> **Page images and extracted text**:
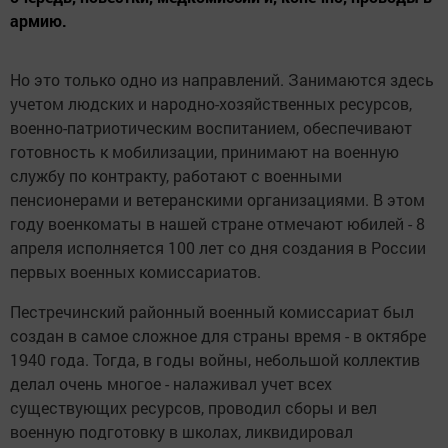
армию.
Но это только одно из направлений. Занимаются здесь
учетом людских и народно-хозяйственных ресурсов,
военно-патриотическим воспитанием, обеспечивают
готовность к мобилизации, принимают на военную
службу по контракту, работают с военными
пенсионерами и ветеранскими организациями. В этом
году военкоматы в нашей стране отмечают юбилей - 8
апреля исполняется 100 лет со дня создания в России
первых военных комиссариатов.
Пестречинский районный военный комиссариат был
создан в самое сложное для страны время - в октябре
1940 года. Тогда, в годы войны, небольшой коллектив
делал очень многое - налаживал учет всех
существующих ресурсов, проводил сборы и вел
военную подготовку в школах, ликвидировал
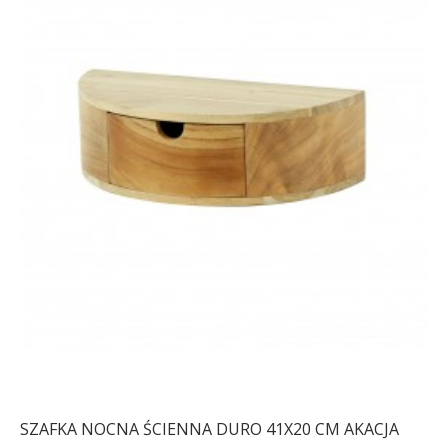
SZAFKA NOCNA ŚCIENNA DURO 41X20 CM AKACJA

> **Work request**: Each line from the one holding "Пестречинский районный военный" through the last line of the records above must be duplicated exactly, and pictures must not be.

> **Answer to this problem**:
Пестречинский районный военный комиссариат был
создан в самое сложное для страны время - в октябре
1940 года. Тогда, в годы войны, небольшой коллектив
делал очень многое - налаживал учет всех
существующих ресурсов, проводил сборы и вел
военную подготовку в школах, ликвидировал
SZAFKA NOCNA ŚCIENNA DURO 41X20 CM AKACJA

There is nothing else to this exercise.